Within these emails we ALWAYS offer something free – some other unexpected high value information that we know relates to the person’s needs, wants or desires. For instance, if you offer a PDF around the ‘10 proven ways to use current affairs to engage the classroom’, send the prospects an email a day later with a secret 11th tip.

If you have sent cut-out games that can be used in a maths class, send an email that shows how the cut-outs can be used for something else really cool that ‘another school is doing’.

You see, we are bringing in an unexpected favour at this point, offering something we know relates to the prospect’s needs, but we are not asking for anything special in return. We have seen time and time again that this action alone increases general clicks to site, particularly any ‘About Product X’ pages, and means people become far more willing to arrange a call, to take a trial, to actually USE a demo.

Here’s the kicker. Reciprocity content done right has long term effects. The emotional response associated to gaining and returning a favour is all around positive and encourages people to better engage with you or your product. Meaning you can quickly convert leads to customers to brand advocates.
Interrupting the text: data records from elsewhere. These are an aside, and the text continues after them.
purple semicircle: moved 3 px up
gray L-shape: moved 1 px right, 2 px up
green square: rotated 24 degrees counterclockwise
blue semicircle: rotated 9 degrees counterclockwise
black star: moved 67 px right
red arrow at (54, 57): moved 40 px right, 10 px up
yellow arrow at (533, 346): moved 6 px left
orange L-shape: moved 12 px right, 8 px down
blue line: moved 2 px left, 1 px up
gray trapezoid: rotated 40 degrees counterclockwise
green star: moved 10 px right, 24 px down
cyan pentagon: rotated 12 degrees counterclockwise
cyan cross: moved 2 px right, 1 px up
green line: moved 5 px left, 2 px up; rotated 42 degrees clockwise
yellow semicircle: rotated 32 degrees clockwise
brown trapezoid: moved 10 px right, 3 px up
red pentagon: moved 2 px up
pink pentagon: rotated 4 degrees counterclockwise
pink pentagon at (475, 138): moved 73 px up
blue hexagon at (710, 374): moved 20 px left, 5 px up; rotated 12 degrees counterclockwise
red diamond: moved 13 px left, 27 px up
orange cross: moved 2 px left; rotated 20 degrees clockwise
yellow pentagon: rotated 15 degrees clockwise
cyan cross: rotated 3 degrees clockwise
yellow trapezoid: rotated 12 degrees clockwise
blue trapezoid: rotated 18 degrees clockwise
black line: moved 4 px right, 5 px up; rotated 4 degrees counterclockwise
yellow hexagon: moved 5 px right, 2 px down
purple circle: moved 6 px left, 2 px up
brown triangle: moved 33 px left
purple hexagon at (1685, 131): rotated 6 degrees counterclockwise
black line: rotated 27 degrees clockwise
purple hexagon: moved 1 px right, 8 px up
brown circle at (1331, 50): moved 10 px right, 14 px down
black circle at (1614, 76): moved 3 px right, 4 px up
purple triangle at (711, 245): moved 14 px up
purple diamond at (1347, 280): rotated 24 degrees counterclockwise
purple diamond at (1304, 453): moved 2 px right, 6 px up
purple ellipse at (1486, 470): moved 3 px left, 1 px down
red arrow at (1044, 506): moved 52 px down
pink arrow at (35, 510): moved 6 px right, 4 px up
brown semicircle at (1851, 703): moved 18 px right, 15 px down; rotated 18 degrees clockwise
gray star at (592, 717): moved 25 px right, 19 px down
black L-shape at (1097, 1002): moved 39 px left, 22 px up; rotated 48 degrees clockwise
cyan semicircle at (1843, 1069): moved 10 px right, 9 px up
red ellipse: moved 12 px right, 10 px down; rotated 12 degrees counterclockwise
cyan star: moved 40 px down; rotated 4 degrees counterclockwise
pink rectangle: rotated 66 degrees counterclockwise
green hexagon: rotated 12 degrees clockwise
The caveat to all this is the hard push. Have you ever been caught at the traffic lights and someone starts to wash your windscreen then ask for money? Or what about having some heather thrust upon you and been asked for £1? Feels a bit wrong doesn’t it? You might argue that you never pay for these ‘services’. You might even say you have no inner turmoil at all at being given a gift and not returning anything. So why does this sort of thing still occur? Because it works. The gift giver doesn’t care for your long-term affection, they don’t mind if you get angry about being ‘forced’ to take a flower, because they know many people will still return the favour at a much higher value than the cost of the gift (often deposing the gift at the earliest convenience).

But done right, and the reciprocity theory should be your number one go-to strategy to show people that you know your onions, and that you can add great value to customers’ lives.

Oh and Coffeegram? Yeah we bought a huge tray and are pretty much rapidly becoming brand advocates.

If you are not yet using the reciprocity theory in your business, GO DO IT! Look through your email communications, think about what extra value add you can offer to your list, and slot this in before you start to pitch the next stage in your customer journey – a Conversion!